» **TASK DIRECTIONS**: Pictures in the records below must be left out. Return exactly the lines from the line with "для Opel Astra" to the line with "do lirismo popular, sentimiento", both included.

» **RECORDS SHOWN**:
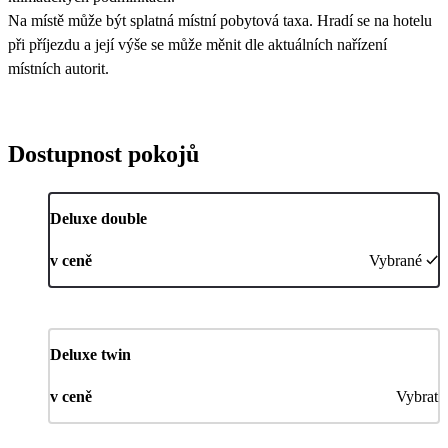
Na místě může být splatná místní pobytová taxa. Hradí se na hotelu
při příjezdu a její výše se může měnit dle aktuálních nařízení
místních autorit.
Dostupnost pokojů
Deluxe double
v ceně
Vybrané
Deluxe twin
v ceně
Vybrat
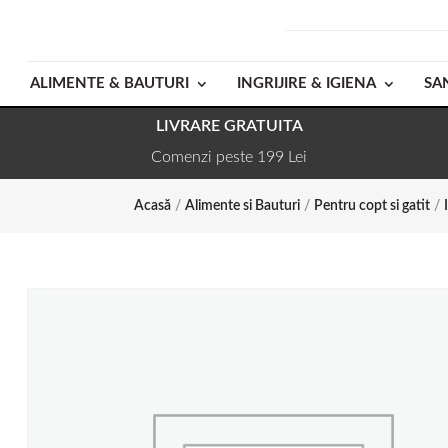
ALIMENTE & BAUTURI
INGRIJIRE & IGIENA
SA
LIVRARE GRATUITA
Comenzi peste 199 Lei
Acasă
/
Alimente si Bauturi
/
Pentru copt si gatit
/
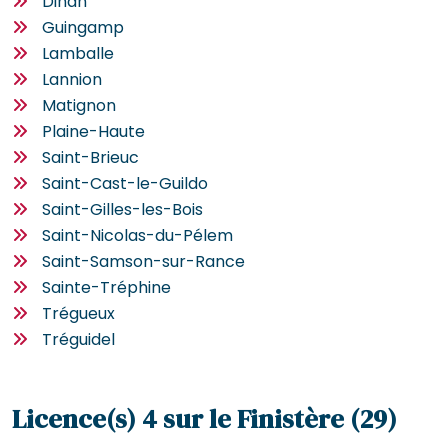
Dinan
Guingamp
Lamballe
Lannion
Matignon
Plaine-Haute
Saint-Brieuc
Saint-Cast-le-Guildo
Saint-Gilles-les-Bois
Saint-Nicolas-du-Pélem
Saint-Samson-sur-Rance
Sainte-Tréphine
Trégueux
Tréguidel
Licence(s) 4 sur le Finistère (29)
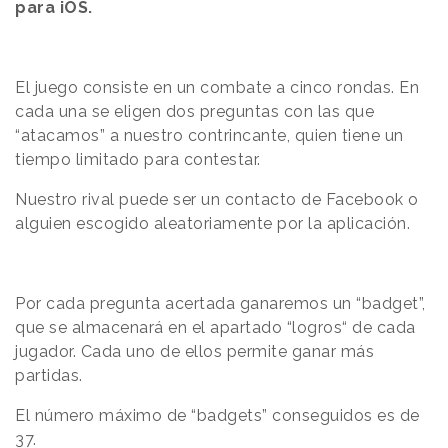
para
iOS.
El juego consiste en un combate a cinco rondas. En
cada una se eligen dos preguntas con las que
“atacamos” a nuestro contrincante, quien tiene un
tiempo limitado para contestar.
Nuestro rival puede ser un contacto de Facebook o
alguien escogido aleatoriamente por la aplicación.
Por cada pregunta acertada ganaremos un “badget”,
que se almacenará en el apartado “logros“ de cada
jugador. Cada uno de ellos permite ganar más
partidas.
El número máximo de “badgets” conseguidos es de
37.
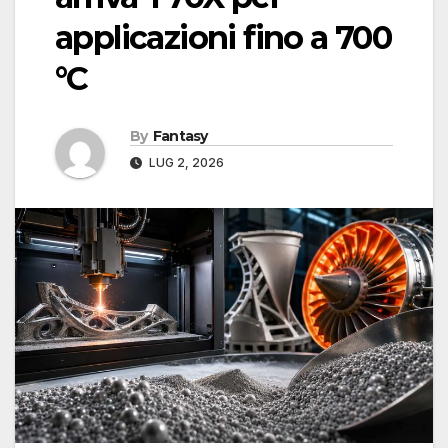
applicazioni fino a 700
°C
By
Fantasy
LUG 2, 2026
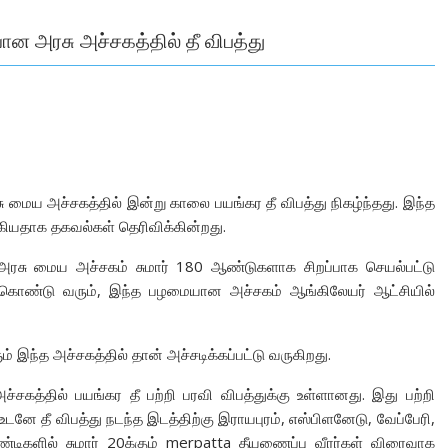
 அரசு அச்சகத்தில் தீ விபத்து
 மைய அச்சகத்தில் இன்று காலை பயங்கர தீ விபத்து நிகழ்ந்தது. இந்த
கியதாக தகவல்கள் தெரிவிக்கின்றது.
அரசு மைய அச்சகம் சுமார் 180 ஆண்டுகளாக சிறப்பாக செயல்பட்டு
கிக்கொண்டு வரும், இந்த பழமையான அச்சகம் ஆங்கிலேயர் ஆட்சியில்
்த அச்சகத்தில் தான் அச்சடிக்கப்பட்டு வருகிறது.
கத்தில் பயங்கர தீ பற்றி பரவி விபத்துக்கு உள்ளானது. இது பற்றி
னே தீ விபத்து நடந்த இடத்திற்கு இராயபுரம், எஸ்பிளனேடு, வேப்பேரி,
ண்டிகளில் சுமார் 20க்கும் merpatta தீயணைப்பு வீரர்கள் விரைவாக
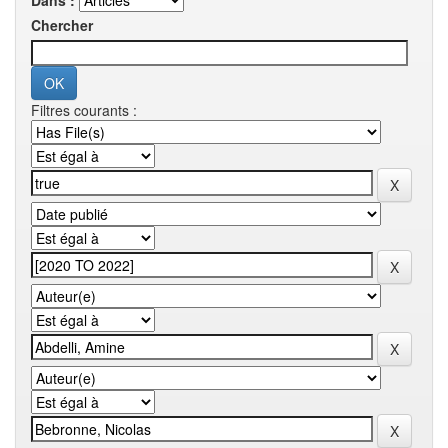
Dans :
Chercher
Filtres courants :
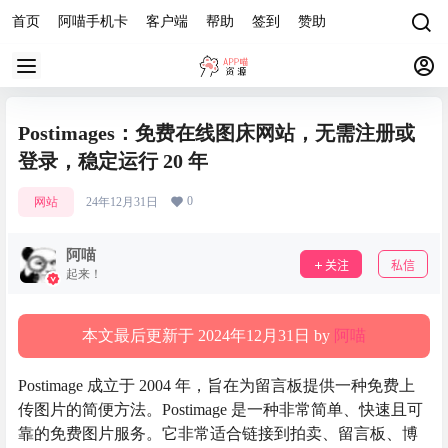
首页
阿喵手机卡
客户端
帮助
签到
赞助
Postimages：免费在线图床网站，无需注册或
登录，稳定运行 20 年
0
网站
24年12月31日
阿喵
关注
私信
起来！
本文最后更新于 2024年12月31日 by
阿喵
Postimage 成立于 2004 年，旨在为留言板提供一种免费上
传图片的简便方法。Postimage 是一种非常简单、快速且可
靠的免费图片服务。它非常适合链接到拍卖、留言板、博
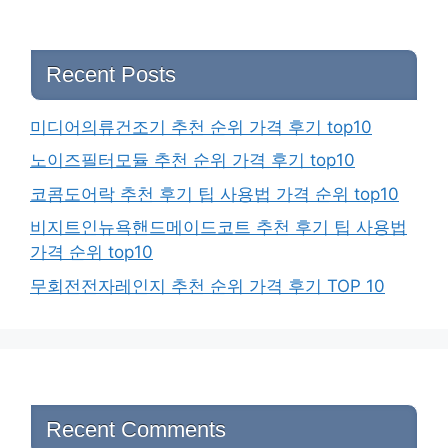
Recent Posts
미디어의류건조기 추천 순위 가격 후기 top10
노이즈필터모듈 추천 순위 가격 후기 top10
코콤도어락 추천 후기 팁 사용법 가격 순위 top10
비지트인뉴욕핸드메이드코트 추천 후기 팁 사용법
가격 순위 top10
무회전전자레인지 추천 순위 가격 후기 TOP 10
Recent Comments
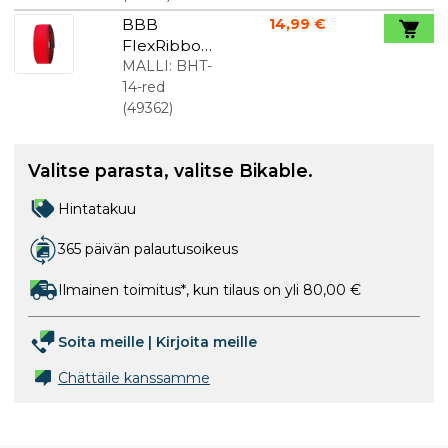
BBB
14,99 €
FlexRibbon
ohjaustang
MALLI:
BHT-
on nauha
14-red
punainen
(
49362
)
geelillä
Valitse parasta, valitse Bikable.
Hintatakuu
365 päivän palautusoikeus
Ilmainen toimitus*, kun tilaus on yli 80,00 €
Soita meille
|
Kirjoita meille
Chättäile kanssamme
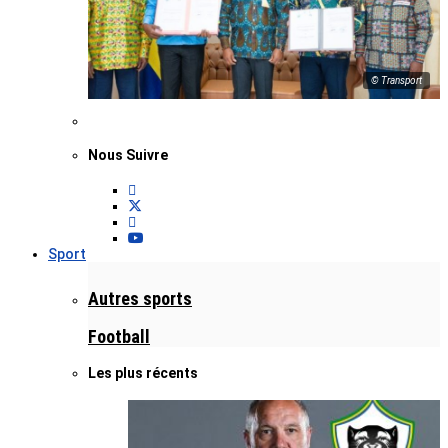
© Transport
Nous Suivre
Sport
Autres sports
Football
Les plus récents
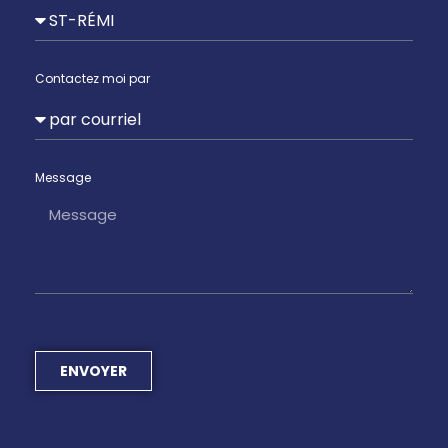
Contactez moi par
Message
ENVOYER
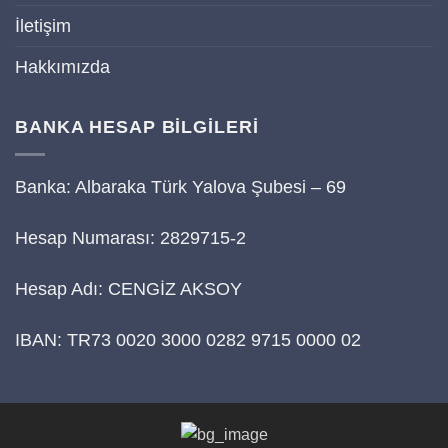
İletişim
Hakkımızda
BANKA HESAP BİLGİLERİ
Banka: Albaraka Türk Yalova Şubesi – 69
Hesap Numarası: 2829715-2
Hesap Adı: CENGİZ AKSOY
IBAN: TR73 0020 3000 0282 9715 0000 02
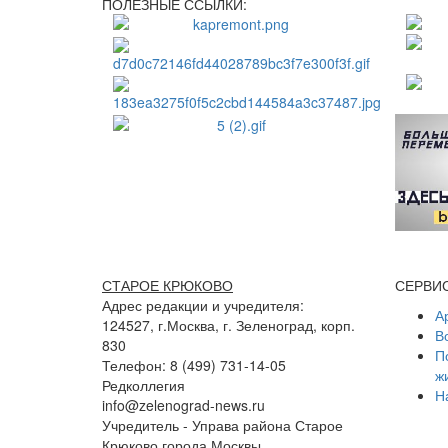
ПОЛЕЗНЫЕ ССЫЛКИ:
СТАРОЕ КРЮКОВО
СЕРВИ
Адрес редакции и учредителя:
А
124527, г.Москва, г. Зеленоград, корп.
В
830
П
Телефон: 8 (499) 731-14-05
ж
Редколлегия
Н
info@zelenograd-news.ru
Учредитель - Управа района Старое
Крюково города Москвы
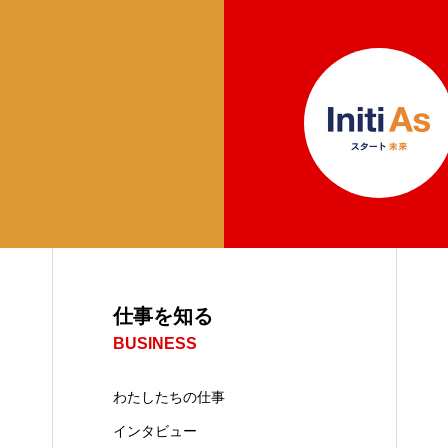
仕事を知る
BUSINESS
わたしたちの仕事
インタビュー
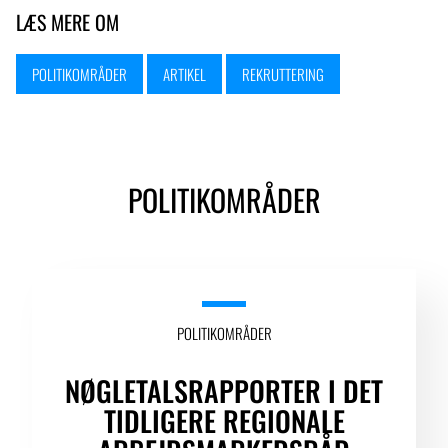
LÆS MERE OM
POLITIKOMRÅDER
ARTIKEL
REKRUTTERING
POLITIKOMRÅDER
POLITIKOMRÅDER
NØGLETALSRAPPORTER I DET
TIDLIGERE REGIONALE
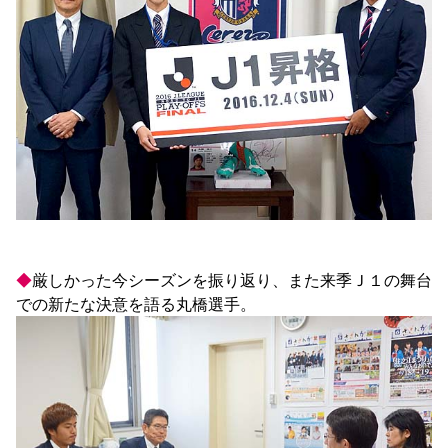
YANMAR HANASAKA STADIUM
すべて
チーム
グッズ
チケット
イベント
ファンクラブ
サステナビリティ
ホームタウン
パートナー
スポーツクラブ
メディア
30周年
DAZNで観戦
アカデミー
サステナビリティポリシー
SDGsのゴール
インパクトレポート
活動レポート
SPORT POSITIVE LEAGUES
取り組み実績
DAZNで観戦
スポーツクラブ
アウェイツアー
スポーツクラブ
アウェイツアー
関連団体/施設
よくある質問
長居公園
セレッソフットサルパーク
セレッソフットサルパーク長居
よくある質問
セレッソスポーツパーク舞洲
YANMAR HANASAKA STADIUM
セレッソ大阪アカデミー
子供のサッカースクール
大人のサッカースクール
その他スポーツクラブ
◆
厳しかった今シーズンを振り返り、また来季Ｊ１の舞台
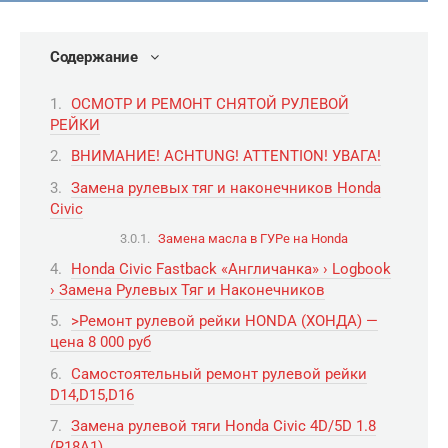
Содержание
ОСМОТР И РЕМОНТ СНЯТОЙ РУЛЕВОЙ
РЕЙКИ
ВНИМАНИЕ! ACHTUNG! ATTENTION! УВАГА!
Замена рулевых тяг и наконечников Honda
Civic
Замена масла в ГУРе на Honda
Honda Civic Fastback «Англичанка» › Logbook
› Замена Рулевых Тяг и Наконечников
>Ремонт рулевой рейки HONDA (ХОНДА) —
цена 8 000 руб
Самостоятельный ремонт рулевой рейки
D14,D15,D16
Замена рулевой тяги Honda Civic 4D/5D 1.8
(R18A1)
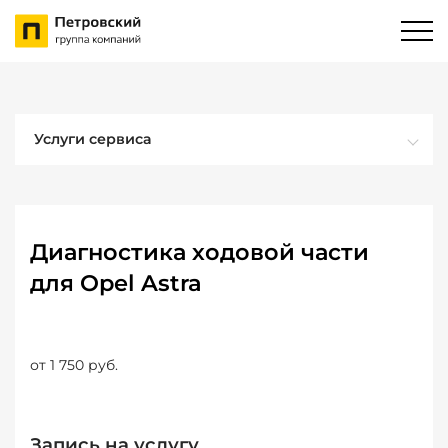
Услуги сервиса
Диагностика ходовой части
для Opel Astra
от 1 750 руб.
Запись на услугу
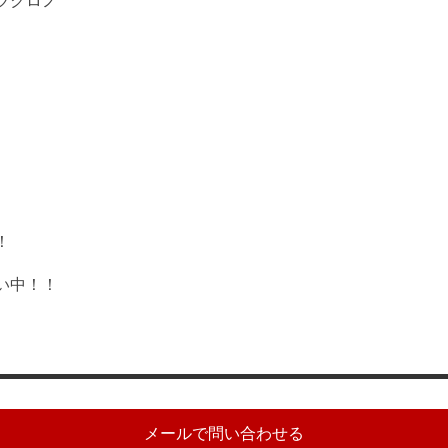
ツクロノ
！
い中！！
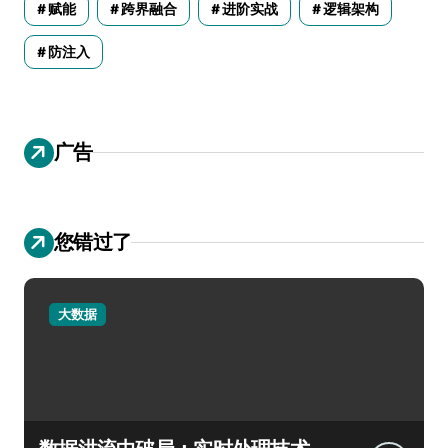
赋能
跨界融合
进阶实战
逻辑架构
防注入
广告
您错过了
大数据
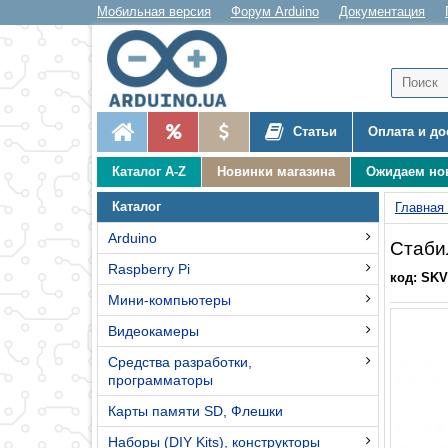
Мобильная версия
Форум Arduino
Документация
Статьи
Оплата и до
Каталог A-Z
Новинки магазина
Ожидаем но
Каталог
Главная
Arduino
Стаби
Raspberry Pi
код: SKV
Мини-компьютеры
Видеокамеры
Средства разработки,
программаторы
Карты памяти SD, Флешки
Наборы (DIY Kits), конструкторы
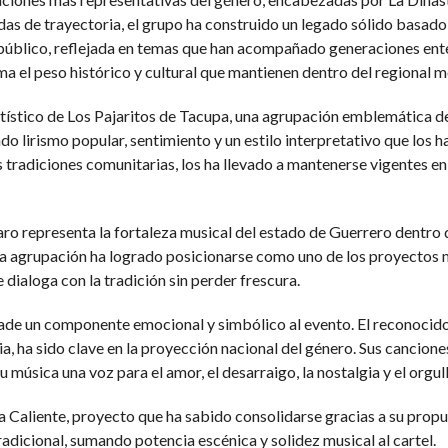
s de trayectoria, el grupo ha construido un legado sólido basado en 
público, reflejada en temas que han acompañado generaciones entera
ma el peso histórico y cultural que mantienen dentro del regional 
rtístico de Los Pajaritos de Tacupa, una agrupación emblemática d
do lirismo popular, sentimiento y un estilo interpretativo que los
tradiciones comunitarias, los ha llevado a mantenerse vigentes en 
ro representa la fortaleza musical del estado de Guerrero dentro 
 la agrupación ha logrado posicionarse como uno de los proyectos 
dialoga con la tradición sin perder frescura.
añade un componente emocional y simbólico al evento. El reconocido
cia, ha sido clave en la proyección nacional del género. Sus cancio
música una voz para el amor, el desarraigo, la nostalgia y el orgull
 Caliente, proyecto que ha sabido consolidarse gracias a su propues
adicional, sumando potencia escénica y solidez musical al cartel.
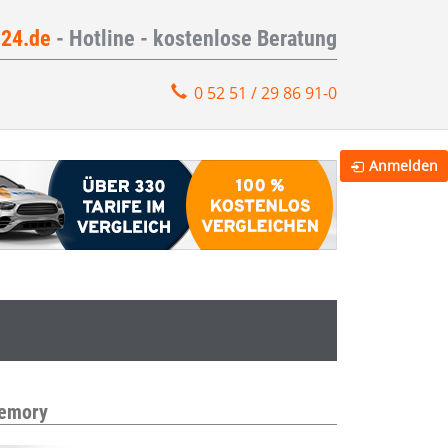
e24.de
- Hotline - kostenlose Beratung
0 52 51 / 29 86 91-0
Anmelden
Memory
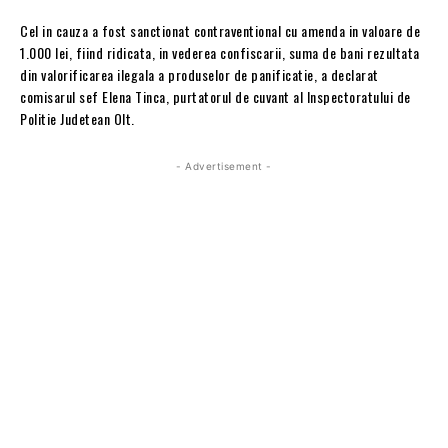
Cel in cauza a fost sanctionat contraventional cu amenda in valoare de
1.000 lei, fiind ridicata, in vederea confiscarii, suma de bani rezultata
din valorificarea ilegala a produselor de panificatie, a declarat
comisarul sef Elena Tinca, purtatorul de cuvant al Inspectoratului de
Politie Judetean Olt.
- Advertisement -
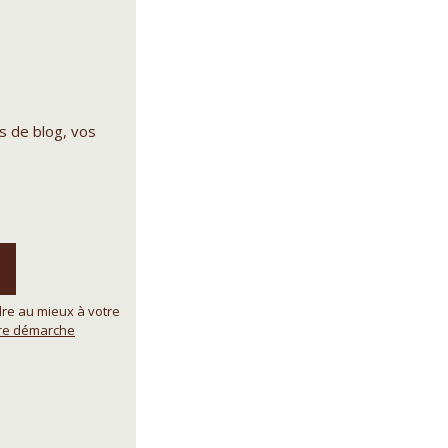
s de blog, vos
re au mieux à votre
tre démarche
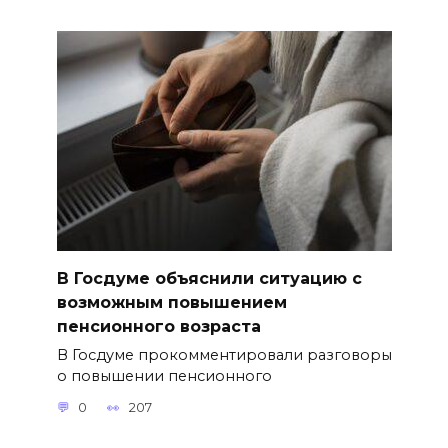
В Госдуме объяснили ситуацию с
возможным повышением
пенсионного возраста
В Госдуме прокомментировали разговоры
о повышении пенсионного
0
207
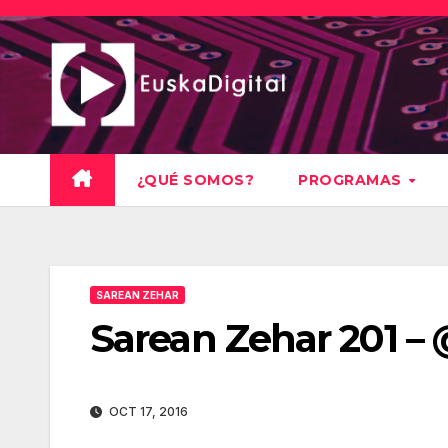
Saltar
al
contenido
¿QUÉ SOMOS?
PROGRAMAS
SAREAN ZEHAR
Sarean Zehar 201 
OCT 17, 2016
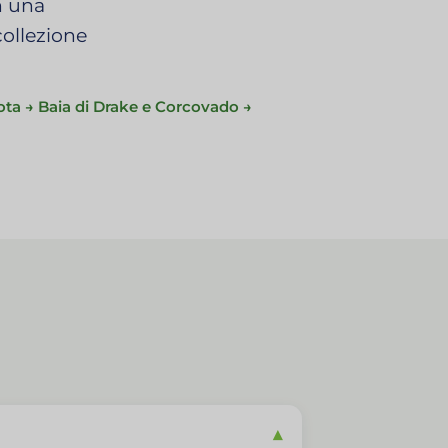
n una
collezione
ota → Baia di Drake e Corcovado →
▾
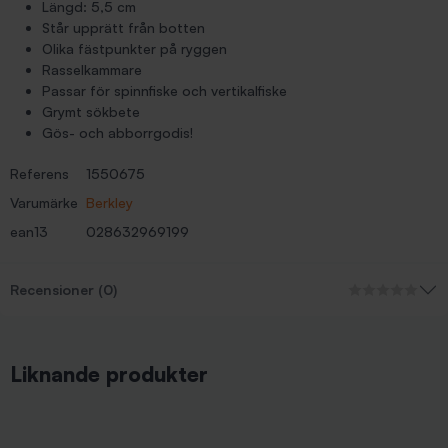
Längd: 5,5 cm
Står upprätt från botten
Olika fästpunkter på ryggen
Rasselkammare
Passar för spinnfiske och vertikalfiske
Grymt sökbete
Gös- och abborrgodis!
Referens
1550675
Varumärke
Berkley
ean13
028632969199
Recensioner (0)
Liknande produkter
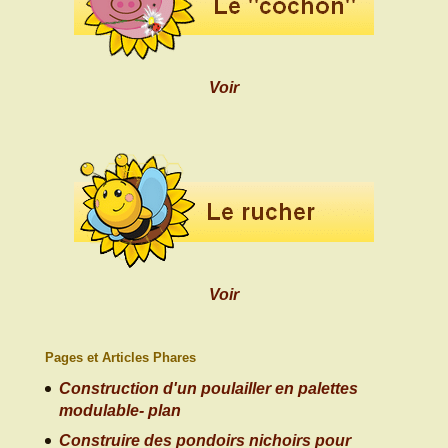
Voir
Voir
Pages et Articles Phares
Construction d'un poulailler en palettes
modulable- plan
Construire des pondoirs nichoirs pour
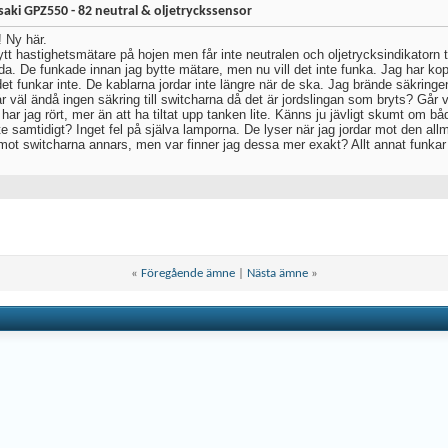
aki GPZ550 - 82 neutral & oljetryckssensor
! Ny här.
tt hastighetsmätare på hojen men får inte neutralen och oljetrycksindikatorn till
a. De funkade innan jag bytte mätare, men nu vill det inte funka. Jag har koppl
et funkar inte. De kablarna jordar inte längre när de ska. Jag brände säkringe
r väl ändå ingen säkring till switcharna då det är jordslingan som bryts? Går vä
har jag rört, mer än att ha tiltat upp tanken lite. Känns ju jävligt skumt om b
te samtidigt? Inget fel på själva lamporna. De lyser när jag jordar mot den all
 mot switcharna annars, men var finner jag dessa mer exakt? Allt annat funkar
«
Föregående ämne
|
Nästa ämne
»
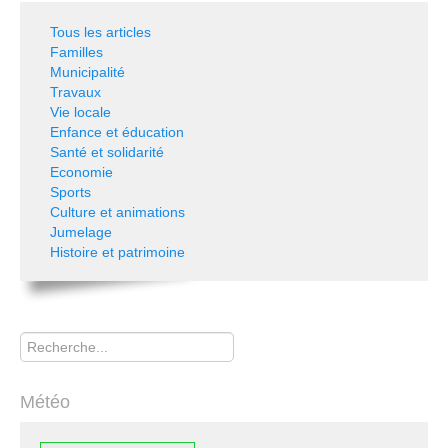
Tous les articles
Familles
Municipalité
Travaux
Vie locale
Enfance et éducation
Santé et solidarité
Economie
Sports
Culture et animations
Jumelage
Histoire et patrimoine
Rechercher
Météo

» **RESULT**:
для Opel Astra
от 1 750 руб.
Запись на услугу
ツクロノ
！
い中！！
赋能
跨界融合
进阶实战
逻辑架构
防注入
广告
您错过了
大数据
Мобильная версия
Форум Arduino
Документация
Статьи
Оплата и до
Каталог A-Z
Новинки магазина
Ожидаем но
Каталог
Главная
Arduino
Стаби
Raspberry Pi
код: SKV
Мини-компьютеры
Видеокамеры
Средства разработки,
программаторы
Карты памяти SD, Флешки
Наборы (DIY Kits), конструкторы
s de trayectoria, el grupo ha construido un legado sólido basado en 
público, reflejada en temas que han acompañado generaciones entera
ma el peso histórico y cultural que mantienen dentro del regional 
rtístico de Los Pajaritos de Tacupa, una agrupación emblemática d
do lirismo popular, sentimiento y un estilo interpretativo que los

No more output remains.